Ma il corpo sepolto è veramente di Raffaello?
Come Pierluigi Panza, studioso, raccontava a Dagospia, nel 1833 e nel 1930 la tomba fu aperta e lì dentro fu rivenuto uno scheletro alto 1.64. Quel corpo minuto era veramente di Raffello? Sedici anni dopo la sua morte, scrive il Ligorio, nello stesso sepolcro fu messo anche Baldassarre Peruzzi, e, per altre fonti, anche Annibale Carracci. In un pertugio accanto alla tomba, fu trovato un altro scheletro, acefalo.
Le ossa trovate sembrarono appartenere a più corpi e poi sarebbe stato improbabile che uno scheletro sepolto nel Pantheon tre secoli prima fosse intatto, nonostante tutte le inondazioni del Tevere. A questo proposito, anche Rai Storia concorda sul fatto che i resti recuperati sarebbero stati esigui, eccezion fatta, forse, per il teschio.
Panza racconta poi che c’è anche un’altra tesi secondo cui Raffaello sarebbe sepolto non al Pantheon ma in Santa Maria sopra Minerva. Diversi calchi furono fatti dal teschio di Raffaello e uno fu persino commissionato da Goethe.
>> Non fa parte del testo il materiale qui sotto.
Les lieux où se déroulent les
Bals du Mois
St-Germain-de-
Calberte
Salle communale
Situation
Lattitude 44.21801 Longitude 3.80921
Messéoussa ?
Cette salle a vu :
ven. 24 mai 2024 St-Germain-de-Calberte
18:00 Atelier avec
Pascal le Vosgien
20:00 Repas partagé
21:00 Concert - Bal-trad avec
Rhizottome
Ma chi sa dire se veramente quel cranio fosse di Raffaello?
Di cosa morì, dunque, Raffaello? Affaticamento amoroso o avvelenamento o nessuna delle due?
Su che corpo si effettuerebbero, dunque i test per il presunto avvelenamento? O meglio, su quali ossa, visto che del corpo, poco ne rimane?
l mistero permane anche sulla sua tomba. Raffaello negli ultimi giorni della sua agonia sapeva di morire. Chiese lui stesso di essere sepolto al Pantheon, nella terza cappella, quella un tempo occupata dalla dea Venere. Un suo allievo talentuoso fu incaricato di scolpire la Madonna sovra la sua tomba. Maria o, piuttosto, una dea pagana?
I personaggi illustri del tempo venivano sepolti in una bara di piombo. Perché a Raffaello fu assegnata una semplice bara d’abete?
Molti furono i letterati del suo tempo a dedicargli epitaffi o elegie. Ludovico Ariosto gli dedicò un’elegia latina, in cui scrive che egli fu deposto in un’urna di marmo. Finzione letteraria o realtà? se fosse realtà è molto strano che Ariosto non conoscesse la cassa di pietra in cui fu deposto il divino pittore.
Gli enigmi sulla morte del più grande e bellissimo pittore sono infiniti, degni di un romanzo, dal triste finale, in entrambi i casi. Eppure la bellezza di Raffaello trionferà per sempre.